* WORK REQUEST
What is needed is an exact copy of every entry below, minus the images.

(Transcribed page contents)
+--

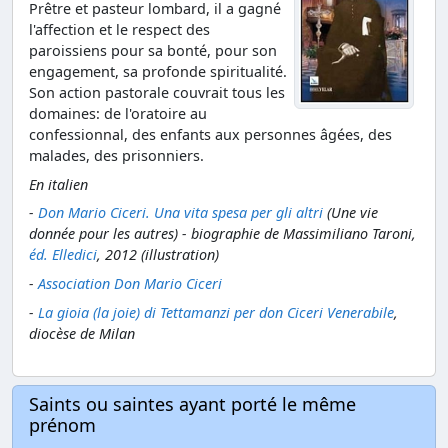
Prêtre et pasteur lombard, il a gagné
l'affection et le respect des
paroissiens pour sa bonté, pour son
engagement, sa profonde spiritualité.
Son action pastorale couvrait tous les
domaines: de l'oratoire au
confessionnal, des enfants aux personnes âgées, des
malades, des prisonniers.
En italien
-
Don Mario Ciceri. Una vita spesa per gli altri
(Une vie
donnée pour les autres) - biographie de Massimiliano Taroni,
éd. Elledici
, 2012 (illustration)
-
Association Don Mario Ciceri
-
La gioia (la joie) di Tettamanzi per don Ciceri Venerabile
,
diocèse de Milan
Saints ou saintes ayant porté le même
prénom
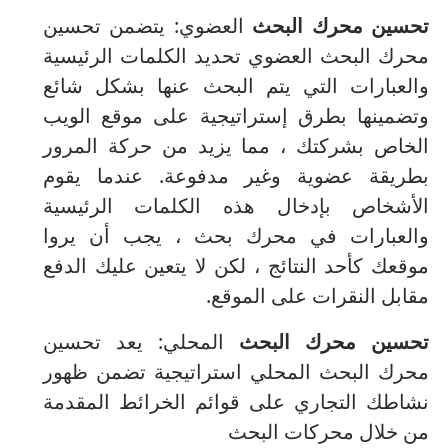
تحسين محرك البحث
العضوي: يتضمن تحسين
محرك البحث العضوي تحديد الكلمات الرئيسية
والعبارات التي يتم البحث عنها بشكل شائع
وتضمينها بطرق إستراتيجية على موقع الويب
الخاص بشركتك ، مما يزيد من حركة المرور
بطريقة عضوية وغير مدفوعة.
عندما يقوم
الأشخاص بإدخال هذه الكلمات الرئيسية
والعبارات في محرك بحث ، يجب أن يروا
موقعك كأحد النتائج ، لكن لا يتعين عليك الدفع
مقابل النقرات على الموقع.
تحسين محرك البحث
المحلي: يعد تحسين
محرك البحث المحلي استراتيجية تضمن ظهور
نشاطك التجاري على قوائم الخرائط المقدمة
من خلال محركات البحث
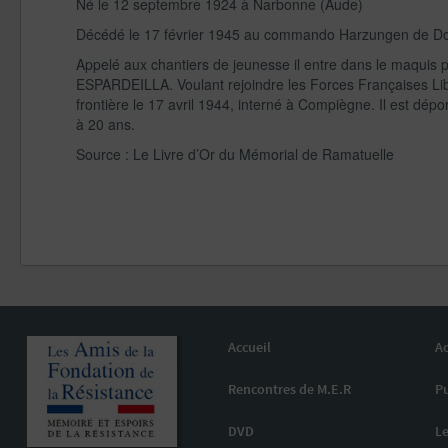
Né le 12 septembre 1924 à Narbonne (Aude)
Décédé le 17 février 1945 au commando Harzungen de D
Appelé aux chantiers de jeunesse il entre dans le maquis
ESPARDEILLA. Voulant rejoindre les Forces Françaises Libre
frontière le 17 avril 1944, interné à Compiègne. Il est dép
à 20 ans.
Source : Le Livre d’Or du Mémorial de Ramatuelle
Accueil
Ac
Rencontres de M.E.R
Pu
DVD
Le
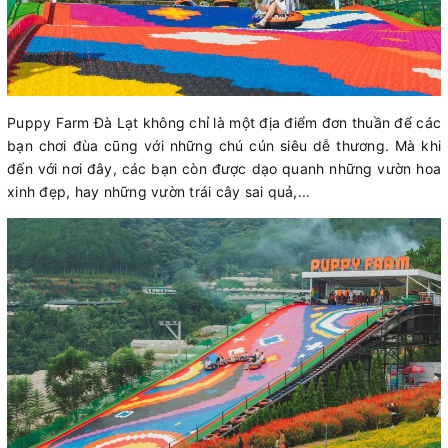
Puppy Farm Đà Lạt không chỉ là một địa điểm đơn thuần để các
bạn chơi đùa cũng với những chú cún siêu dễ thương. Mà khi
đến với nơi đây, các bạn còn được dạo quanh những vườn hoa
xinh đẹp, hay những vườn trái cây sai quả,...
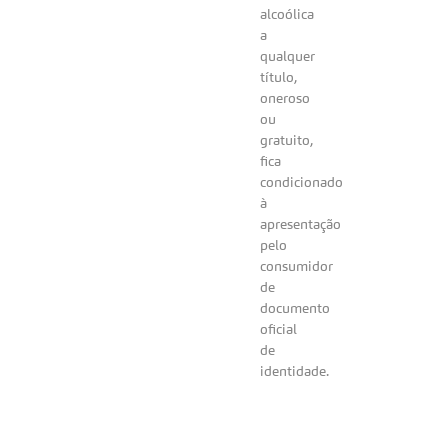
alcoólica
a
qualquer
título,
oneroso
ou
gratuito,
fica
condicionado
à
apresentação
pelo
consumidor
de
documento
oficial
de
identidade.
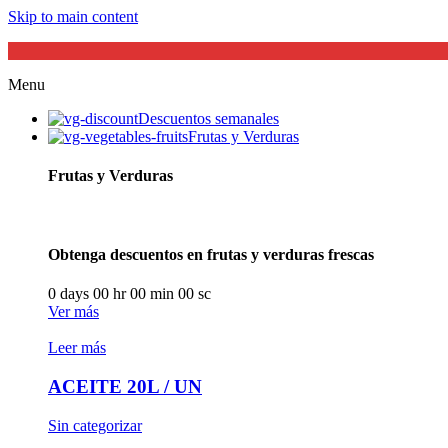
Skip to main content
Menu
Descuentos semanales
Frutas y Verduras
Frutas y Verduras
Obtenga descuentos en frutas y verduras frescas
0
days
00
hr
00
min
00
sc
Ver más
Leer más
ACEITE 20L / UN
Sin categorizar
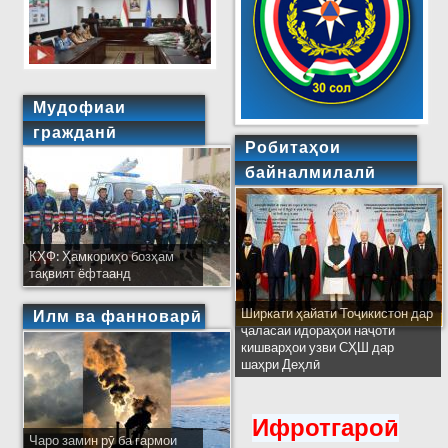
Мудофиаи
гражданӣ
Робитаҳои
байналмилалӣ
КҲФ: Ҳамкориҳо бозҳам
тақвият ёфтаанд
Ширкати ҳайати Тоҷикистон дар
Илм ва фанноварӣ
ҷаласаи идораҳои наҷоти
кишварҳои узви СҲШ дар
шаҳри Деҳлӣ
Ифротгароӣ
Чаро замин рӯ ба гармои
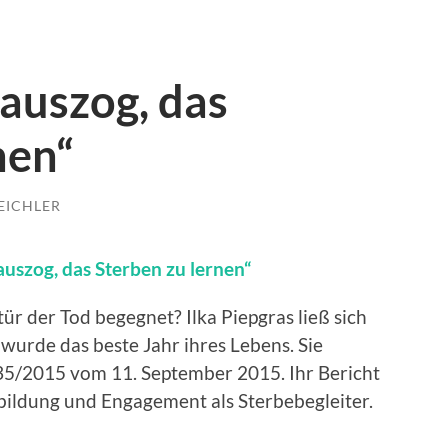
 auszog, das
nen“
EICHLER
auszog, das Sterben zu lernen“
r der Tod begegnet? Ilka Piepgras ließ sich
 wurde das beste Jahr ihres Lebens. Sie
35/2015 vom 11. September 2015. Ihr Bericht
bildung und Engagement als Sterbebegleiter.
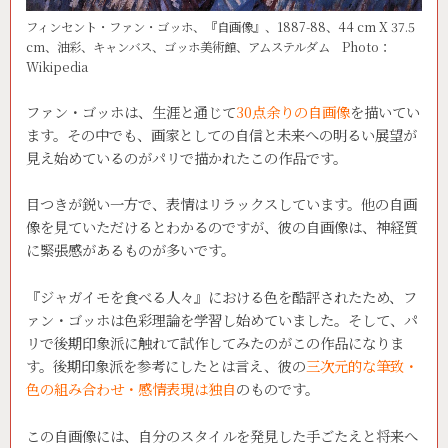
フィンセント・ファン・ゴッホ、『自画像』、1887-88、44 cm X 37.5
cm、油彩、キャンバス、ゴッホ美術館、アムステルダム Photo：
Wikipedia
ファン・ゴッホは、生涯と通じて
30点余りの自画像
を描いてい
ます。その中でも、画家としての自信と未来への明るい展望が
見え始めているのがパリで描かれたこの作品です。
目つきが鋭い一方で、表情はリラックスしています。他の自画
像を見ていただけるとわかるのですが、彼の自画像は、神経質
に緊張感があるものが多いです。
『ジャガイモを食べる人々』における色を酷評されたため、フ
ァン・ゴッホは色彩理論を学習し始めていました。そして、パ
リで後期印象派に触れて試作してみたのがこの作品になりま
す。後期印象派を参考にしたとは言え、彼の
三次元的な筆致・
色の組み合わせ・感情表現は独自
のものです。
この自画像には、自分のスタイルを発見した手ごたえと将来へ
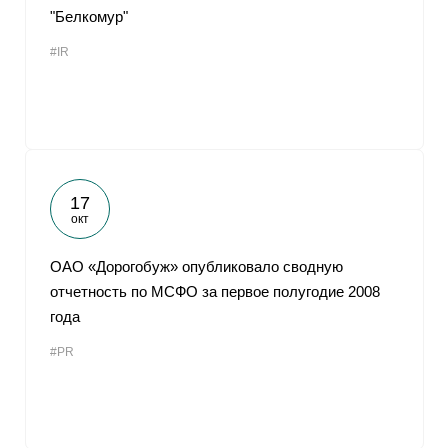
"Белкомур"
#IR
17
окт
ОАО «Дорогобуж» опубликовало сводную
отчетность по МСФО за первое полугодие 2008
года
#PR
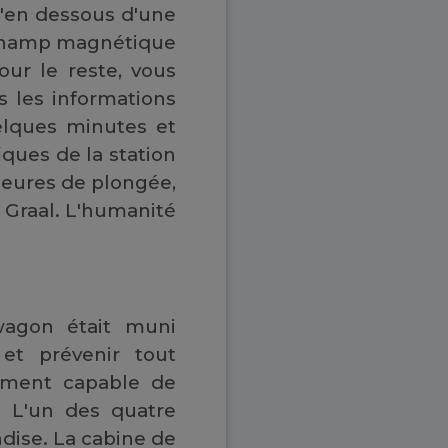
u'en dessous d'une
e champ magnétique
Pour le reste, vous
s les informations
elques minutes et
ques de la station
heures de plongée,
e Graal. L'humanité
wagon était muni
et prévenir tout
ement capable de
t. L'un des quatre
ndise. La cabine de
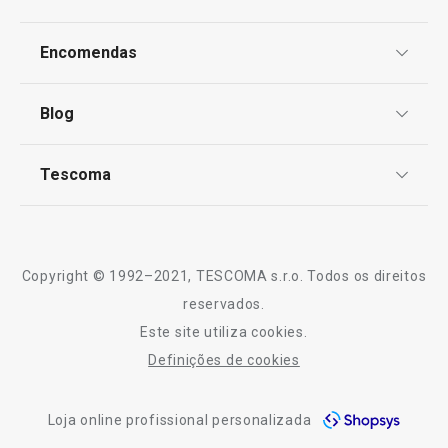
Proteção de informações pessoais
Encomendas
Centro de Arbitragem
Termos e Condições
Blog
Livro de Reclamações
TESCOMA Club
Notícias
Tescoma
Perguntas Frequentes
Receitas
Rodo multiusos com escova
Escova de limpez
Sobre nós
CLEAN KIT
CLEAN KIT
Truques e Dicas
Serviço Pós-Venda
Copyright © 1992–2021, TESCOMA s.r.o. Todos os direitos
Profissionais
reservados.
€ 3,90
€ 4,90
Este site utiliza cookies.
Contactos
Disponível na loja online
Disponível na loja o
Definições de cookies
-10% Novos Subscritores
COMPRAR
COMPRAR
Loja online profissional personalizada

+--

* ANSWER TO THE EXERCISE
Prêtre et pasteur lombard, il a gagné
l'affection et le respect des
paroissiens pour sa bonté, pour son
engagement, sa profonde spiritualité.
Son action pastorale couvrait tous les
domaines: de l'oratoire au
confessionnal, des enfants aux personnes âgées, des
malades, des prisonniers.
En italien
-
Don Mario Ciceri. Una vita spesa per gli altri
(Une vie
donnée pour les autres) - biographie de Massimiliano Taroni,
éd. Elledici
, 2012 (illustration)
-
Association Don Mario Ciceri
-
La gioia (la joie) di Tettamanzi per don Ciceri Venerabile
,
diocèse de Milan
Saints ou saintes ayant porté le même
prénom
تحسين محرك البحث
العضوي: يتضمن تحسين
محرك البحث العضوي تحديد الكلمات الرئيسية
والعبارات التي يتم البحث عنها بشكل شائع
وتضمينها بطرق إستراتيجية على موقع الويب
الخاص بشركتك ، مما يزيد من حركة المرور
بطريقة عضوية وغير مدفوعة.
عندما يقوم
الأشخاص بإدخال هذه الكلمات الرئيسية
والعبارات في محرك بحث ، يجب أن يروا
موقعك كأحد النتائج ، لكن لا يتعين عليك الدفع
مقابل النقرات على الموقع.
تحسين محرك البحث
المحلي: يعد تحسين
محرك البحث المحلي استراتيجية تضمن ظهور
نشاطك التجاري على قوائم الخرائط المقدمة
من خلال محركات البحث
Né le 12 septembre 1924 à Narbonne (Aude)
Décédé le 17 février 1945 au commando Harzungen de D
Appelé aux chantiers de jeunesse il entre dans le maquis
ESPARDEILLA. Voulant rejoindre les Forces Françaises Libre
frontière le 17 avril 1944, interné à Compiègne. Il est dép
à 20 ans.
Source : Le Livre d’Or du Mémorial de Ramatuelle
Accueil
Ac
Rencontres de M.E.R
Pu
DVD
Le
Puppy Farm Đà Lạt không chỉ là một địa điểm đơn thuần để các
bạn chơi đùa cũng với những chú cún siêu dễ thương. Mà khi
đến với nơi đây, các bạn còn được dạo quanh những vườn hoa
xinh đẹp, hay những vườn trái cây sai quả,...
alcoólica
a
qualquer
título,
oneroso
ou
gratuito,
fica
condicionado
à
apresentação
pelo
consumidor
de
documento
oficial
de
identidade.
Skip to main content
Menu
Descuentos semanales
Frutas y Verduras
Frutas y Verduras
Obtenga descuentos en frutas y verduras frescas
0
days
00
hr
00
min
00
sc
Ver más
Leer más
ACEITE 20L / UN
Sin categorizar
Мудофиаи
гражданӣ
Робитаҳои
байналмилалӣ
КҲФ: Ҳамкориҳо бозҳам
тақвият ёфтаанд
Ширкати ҳайати Тоҷикистон дар
Илм ва фанноварӣ
ҷаласаи идораҳои наҷоти
кишварҳои узви СҲШ дар
шаҳри Деҳлӣ
Ифротгароӣ
Чаро замин рӯ ба гармои
 auszog, das
nen“
EICHLER
auszog, das Sterben zu lernen“
r der Tod begegnet? Ilka Piepgras ließ sich
 wurde das beste Jahr ihres Lebens. Sie
35/2015 vom 11. September 2015. Ihr Bericht
bildung und Engagement als Sterbebegleiter.
フィンセント・ファン・ゴッホ、『自画像』、1887-88、44 cm X 37.5
cm、油彩、キャンバス、ゴッホ美術館、アムステルダム Photo：
Wikipedia
ファン・ゴッホは、生涯と通じて
30点余りの自画像
を描いてい
ます。その中でも、画家としての自信と未来への明るい展望が
見え始めているのがパリで描かれたこの作品です。
目つきが鋭い一方で、表情はリラックスしています。他の自画
像を見ていただけるとわかるのですが、彼の自画像は、神経質
に緊張感があるものが多いです。
『ジャガイモを食べる人々』における色を酷評されたため、フ
ァン・ゴッホは色彩理論を学習し始めていました。そして、パ
リで後期印象派に触れて試作してみたのがこの作品になりま
す。後期印象派を参考にしたとは言え、彼の
三次元的な筆致・
色の組み合わせ・感情表現は独自
のものです。
この自画像には、自分のスタイルを発見した手ごたえと将来へ
"Белкомур"
#IR
17
окт
ОАО «Дорогобуж» опубликовало сводную
отчетность по МСФО за первое полугодие 2008
года
#PR
u'en dessous d'une
e champ magnétique
Pour le reste, vous
s les informations
elques minutes et
ques de la station
heures de plongée,
e Graal. L'humanité
wagon était muni
et prévenir tout
ement capable de
t. L'un des quatre
ndise. La cabine de
Proteção de informações pessoais
Encomendas
Centro de Arbitragem
Termos e Condições
Blog
Livro de Reclamações
TESCOMA Club
Notícias
Tescoma
Perguntas Frequentes
Receitas
Rodo multiusos com escova
Escova de limpez
Sobre nós
CLEAN KIT
CLEAN KIT
Truques e Dicas
Serviço Pós-Venda
Copyright © 1992–2021, TESCOMA s.r.o. Todos os direitos
Profissionais
reservados.
€ 3,90
€ 4,90
Este site utiliza cookies.
Contactos
Disponível na loja online
Disponível na loja o
Definições de cookies
-10% Novos Subscritores
COMPRAR
COMPRAR
Loja online profissional personalizada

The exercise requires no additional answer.